New York U.S. Senator Kirsten Gillibrand is introducing legislation intended to help rural communities access federal government grants for long-term projects. She was at Clinton Community College in Plattsburgh on Monday to discuss how it would help initiatives like the school’s Institute for Advanced Manufacturing.
Senator Gillibrand took a quick tour of the Institute for Advanced Manufacturing, a 30,000 square foot facility that opened in 2017 on the Clinton Community College campus that partners with the region’s manufacturers to provide technology and workforce education.
New York’s junior U.S. Senator described how legislation she is introducing would help initiatives like the Institute be funded in rural areas across New York and the nation. The Democrat says the Rebuild Rural America Act would create a $50 billion grant program to specifically target rural regions.
“Federal grants are often too narrow and inflexible to support the development needs of rural communities. Our system simply doesn’t work for rural communities. This bill would level the playing field for rural communities by overhauling our current federal funding models. The block grants would be flexible, allowing the communities to address a wide range of issues and putting the decision making back into the hands of the community members themselves. It would empower communities to invest across a variety of industries to address complex challenges a region may face and help them to grow their economies.”
North Country Chamber President Garry Douglas says many federal development programs are tilted toward urban areas and this bill would help rural development opportunities. "While conceptually they were open to areas like ours, you could never effectively compete. That you could never compete with the metro areas with their numbers and the way things were skewed. She has in recent years changed language, done amendments, added programs that are directed to rural regions.”
The bill includes the formation of Regional Rural Partnership Councils.

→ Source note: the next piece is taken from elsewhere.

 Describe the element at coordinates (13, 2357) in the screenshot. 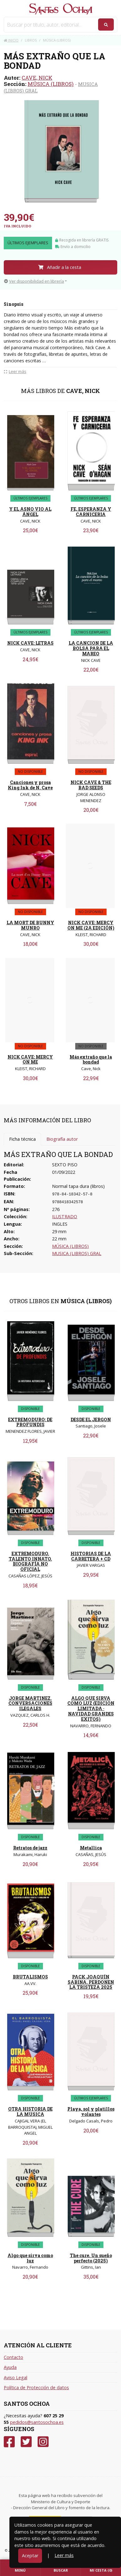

Gillibrand says the concept predates New York’s Regional Economic Development Councils and is partly based on her past experiences with North Country officials.
“We’re calling for Regional Rural Partnership Councils made up of a cross section of local leaders including elected officials, economic development organizations, cooperatives, higher ed and foundations. That’s what we’ve been doing in the North Country for my entire 12 years in public service, so frankly the idea came from here, and it is the best model because every time we come up with what’s the best way to invest money locally, it’s already agreed upon. All the local leaders have already bought in. All the local employers have already bought in, the community colleges have bought in and the state schools have bought in. So that’s, this is what works. And so it’s really based on what the North Country frankly has been doing since I started out as a House member in 2006.”
Clinton Community College President Ray DiPasquale is enthusiastic that the bill builds in long-term sustainability for grants. “The ability to be able to plan ahead and say we’ve got this finding for five years, potentially 10 years, is what is so critical because so often we’ll get a grant, it’s for one year or two years and then the funding goes away, and you can’t sustain it. This bill would allow $50 billion to be infused into the United States and give us sustainability that whatever we’re doing, if we’re hiring new instruction, if we’re providing training, that people can then begin to plan knowing that that funding will be sustained for multiple years.”
Senator Gillibrand also outlined the Rebuild Rural America Act during a visit to Hudson, New York, with Congressman Antonio Delgado earlier Monday.